Advances in techniques for studying the brain have produced massive amounts of data that are overwhelming scientists' and computers' computational abilities, Berger and other neuroscientists said. It is hoped the Brain Initiative will bring together computer scientists, electrical engineers and others not remotely involved in biology or medicine to help translate all of that data into useful information.
And there remains a critical need to develop more detailed and less invasive techniques for studying the brain and its maze of neurons and synapses. Scientists who specialize in nanotechnology also will need to be involved in future brain-mapping projects.
Every synapse is, in a way, like the world's most advanced microprocessor, and it may be that the engineers of Silicon Valley are better prepared to understand and study them than human biologists alone.
"Even though the brain is only 1.5 kilograms of matter, it is a vast place," said Stephen Smith, a professor of molecular and cellular physiology at Stanford who has been studying brain structure and function for 30 years. "It has a hundred-billion neurons or more, a thousand-trillion synapses — and each one is a complex little machine in its own right."
The $100 million devoted by Obama in the 2014 federal budget is not actually a large sum, especially compared to the billions of federal dollars already devoted to brain research, into Alzheimer's or traumatic brain injuries, for example.
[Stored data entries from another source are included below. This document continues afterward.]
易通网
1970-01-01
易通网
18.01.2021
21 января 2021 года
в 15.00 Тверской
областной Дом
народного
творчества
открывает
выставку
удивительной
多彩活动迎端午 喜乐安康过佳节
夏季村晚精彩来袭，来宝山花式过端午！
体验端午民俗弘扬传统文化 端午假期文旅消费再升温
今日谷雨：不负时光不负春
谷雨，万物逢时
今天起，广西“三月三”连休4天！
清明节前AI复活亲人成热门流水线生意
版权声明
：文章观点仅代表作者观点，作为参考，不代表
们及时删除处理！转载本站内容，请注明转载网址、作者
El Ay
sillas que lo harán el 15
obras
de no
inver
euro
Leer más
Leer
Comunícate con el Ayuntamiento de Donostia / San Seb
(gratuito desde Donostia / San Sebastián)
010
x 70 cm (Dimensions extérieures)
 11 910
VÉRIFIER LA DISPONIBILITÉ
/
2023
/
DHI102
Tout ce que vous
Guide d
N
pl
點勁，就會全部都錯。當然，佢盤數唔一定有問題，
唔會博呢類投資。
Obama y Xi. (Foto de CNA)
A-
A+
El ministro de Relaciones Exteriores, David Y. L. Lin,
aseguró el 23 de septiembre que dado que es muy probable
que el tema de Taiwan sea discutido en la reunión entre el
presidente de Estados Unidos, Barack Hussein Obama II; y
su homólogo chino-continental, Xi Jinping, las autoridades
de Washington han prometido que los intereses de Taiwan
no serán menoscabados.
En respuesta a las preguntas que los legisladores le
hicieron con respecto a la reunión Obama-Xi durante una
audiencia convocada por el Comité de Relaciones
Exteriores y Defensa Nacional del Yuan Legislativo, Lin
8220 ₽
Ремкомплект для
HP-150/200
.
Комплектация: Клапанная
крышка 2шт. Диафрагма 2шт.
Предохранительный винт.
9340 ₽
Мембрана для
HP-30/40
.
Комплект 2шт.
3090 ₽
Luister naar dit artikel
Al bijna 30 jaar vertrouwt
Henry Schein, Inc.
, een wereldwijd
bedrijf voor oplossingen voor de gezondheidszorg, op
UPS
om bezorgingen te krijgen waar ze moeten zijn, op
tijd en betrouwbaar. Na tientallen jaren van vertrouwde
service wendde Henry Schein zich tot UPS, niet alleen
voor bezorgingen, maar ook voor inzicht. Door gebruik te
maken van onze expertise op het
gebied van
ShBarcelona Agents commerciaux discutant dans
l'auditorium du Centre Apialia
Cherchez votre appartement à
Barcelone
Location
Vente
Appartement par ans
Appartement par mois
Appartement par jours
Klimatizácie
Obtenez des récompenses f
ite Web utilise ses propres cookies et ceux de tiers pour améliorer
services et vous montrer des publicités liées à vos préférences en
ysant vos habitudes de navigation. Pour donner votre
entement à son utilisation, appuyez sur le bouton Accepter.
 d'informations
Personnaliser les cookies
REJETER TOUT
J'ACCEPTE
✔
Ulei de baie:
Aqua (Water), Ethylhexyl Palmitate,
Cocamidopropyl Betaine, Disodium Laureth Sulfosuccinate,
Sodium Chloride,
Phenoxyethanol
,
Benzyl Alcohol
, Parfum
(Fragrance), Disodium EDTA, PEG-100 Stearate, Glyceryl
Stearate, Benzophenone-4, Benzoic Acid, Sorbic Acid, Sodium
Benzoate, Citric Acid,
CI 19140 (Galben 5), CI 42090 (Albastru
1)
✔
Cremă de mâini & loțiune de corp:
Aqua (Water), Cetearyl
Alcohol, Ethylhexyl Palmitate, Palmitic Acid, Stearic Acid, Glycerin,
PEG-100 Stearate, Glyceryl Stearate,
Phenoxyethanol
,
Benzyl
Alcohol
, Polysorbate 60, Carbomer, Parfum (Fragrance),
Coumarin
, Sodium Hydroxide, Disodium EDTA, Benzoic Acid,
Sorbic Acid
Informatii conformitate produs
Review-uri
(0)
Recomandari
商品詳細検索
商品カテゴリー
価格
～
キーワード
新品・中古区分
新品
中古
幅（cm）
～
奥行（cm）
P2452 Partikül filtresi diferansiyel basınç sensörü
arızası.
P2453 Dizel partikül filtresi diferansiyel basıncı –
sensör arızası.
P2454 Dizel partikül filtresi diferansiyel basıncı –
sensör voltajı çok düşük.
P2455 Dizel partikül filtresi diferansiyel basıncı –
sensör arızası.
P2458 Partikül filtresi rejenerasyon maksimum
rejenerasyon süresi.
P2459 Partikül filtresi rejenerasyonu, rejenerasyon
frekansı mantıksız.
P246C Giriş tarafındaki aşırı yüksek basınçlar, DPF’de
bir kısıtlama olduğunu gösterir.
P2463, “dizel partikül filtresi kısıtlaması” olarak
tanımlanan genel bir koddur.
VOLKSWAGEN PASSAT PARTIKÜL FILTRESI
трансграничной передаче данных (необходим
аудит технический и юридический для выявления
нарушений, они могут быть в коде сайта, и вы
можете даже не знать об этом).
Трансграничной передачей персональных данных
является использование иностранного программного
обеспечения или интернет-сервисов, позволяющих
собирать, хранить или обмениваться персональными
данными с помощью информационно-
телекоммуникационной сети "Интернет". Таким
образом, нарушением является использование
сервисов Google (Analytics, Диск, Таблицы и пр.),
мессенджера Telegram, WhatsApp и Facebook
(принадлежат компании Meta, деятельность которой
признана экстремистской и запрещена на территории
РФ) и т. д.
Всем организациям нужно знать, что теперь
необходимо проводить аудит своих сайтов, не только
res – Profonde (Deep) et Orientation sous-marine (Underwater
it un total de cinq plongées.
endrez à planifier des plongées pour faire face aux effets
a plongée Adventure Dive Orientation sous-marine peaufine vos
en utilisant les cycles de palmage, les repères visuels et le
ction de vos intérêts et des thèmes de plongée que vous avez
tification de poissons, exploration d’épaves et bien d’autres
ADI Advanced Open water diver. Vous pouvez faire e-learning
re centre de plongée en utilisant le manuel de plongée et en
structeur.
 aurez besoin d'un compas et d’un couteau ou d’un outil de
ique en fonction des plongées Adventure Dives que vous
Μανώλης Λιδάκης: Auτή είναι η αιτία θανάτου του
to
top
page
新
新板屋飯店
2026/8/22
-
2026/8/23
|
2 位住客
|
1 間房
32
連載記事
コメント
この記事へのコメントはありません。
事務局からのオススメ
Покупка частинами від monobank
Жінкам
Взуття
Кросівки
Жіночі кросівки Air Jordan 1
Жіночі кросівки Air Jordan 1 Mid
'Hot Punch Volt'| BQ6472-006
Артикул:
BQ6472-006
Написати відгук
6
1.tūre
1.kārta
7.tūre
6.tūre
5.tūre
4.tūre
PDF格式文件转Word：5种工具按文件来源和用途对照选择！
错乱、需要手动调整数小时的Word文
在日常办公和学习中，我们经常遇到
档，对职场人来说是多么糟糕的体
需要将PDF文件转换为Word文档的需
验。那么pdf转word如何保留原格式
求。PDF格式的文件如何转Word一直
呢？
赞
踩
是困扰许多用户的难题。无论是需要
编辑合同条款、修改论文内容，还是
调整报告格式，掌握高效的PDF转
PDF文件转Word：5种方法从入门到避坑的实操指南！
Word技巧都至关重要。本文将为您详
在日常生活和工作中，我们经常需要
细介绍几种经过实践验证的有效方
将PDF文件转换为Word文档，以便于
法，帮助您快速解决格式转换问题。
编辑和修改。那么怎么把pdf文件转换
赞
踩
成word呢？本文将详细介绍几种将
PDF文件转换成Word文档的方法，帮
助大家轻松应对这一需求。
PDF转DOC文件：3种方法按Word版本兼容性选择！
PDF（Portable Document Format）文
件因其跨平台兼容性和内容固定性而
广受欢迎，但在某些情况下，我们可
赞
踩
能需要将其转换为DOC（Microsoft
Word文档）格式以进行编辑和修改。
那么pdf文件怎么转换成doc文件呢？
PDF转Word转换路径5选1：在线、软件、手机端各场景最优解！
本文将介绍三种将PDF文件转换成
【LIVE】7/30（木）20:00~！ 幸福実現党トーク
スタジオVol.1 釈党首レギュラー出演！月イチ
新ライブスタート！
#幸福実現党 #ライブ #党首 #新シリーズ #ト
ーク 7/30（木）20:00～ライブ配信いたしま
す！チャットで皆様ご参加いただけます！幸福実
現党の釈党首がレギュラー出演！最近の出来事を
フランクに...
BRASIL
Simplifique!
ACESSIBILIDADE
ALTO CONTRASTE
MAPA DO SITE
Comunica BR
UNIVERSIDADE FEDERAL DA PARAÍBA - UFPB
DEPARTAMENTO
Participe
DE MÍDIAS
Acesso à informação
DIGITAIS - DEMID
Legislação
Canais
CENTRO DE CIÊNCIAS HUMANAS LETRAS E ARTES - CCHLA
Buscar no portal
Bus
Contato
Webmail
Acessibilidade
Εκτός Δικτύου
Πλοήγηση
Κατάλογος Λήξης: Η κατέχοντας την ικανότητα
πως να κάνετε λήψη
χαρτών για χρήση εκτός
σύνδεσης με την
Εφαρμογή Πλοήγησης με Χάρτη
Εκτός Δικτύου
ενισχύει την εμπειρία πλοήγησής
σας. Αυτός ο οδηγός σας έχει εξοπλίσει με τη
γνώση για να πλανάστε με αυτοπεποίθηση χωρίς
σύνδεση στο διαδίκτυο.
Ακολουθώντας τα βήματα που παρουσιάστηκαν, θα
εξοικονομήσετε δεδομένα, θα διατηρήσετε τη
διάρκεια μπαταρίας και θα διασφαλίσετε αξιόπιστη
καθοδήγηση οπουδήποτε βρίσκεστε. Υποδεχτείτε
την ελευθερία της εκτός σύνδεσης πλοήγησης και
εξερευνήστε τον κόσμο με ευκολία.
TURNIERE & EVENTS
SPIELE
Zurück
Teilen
But the money serves two purposes: first, to signal that the administration understands the importance of studying brain damage and diseases, and second, to draw scientists from a wide and often disjointed variety of fields to work together on studying complex brain systems.
"We're at that point in neuroscience where if we put a few incentives in place for new teams of people to work together, we're going to change the course of things. And 10 or 20 years from now, neuroscience will look very different," said Newsome at Stanford.
"Sometimes you get a sense that things are on the verge of major change, and all you need is one nudge to kick that change off," he said. "That's the sense many of us have now."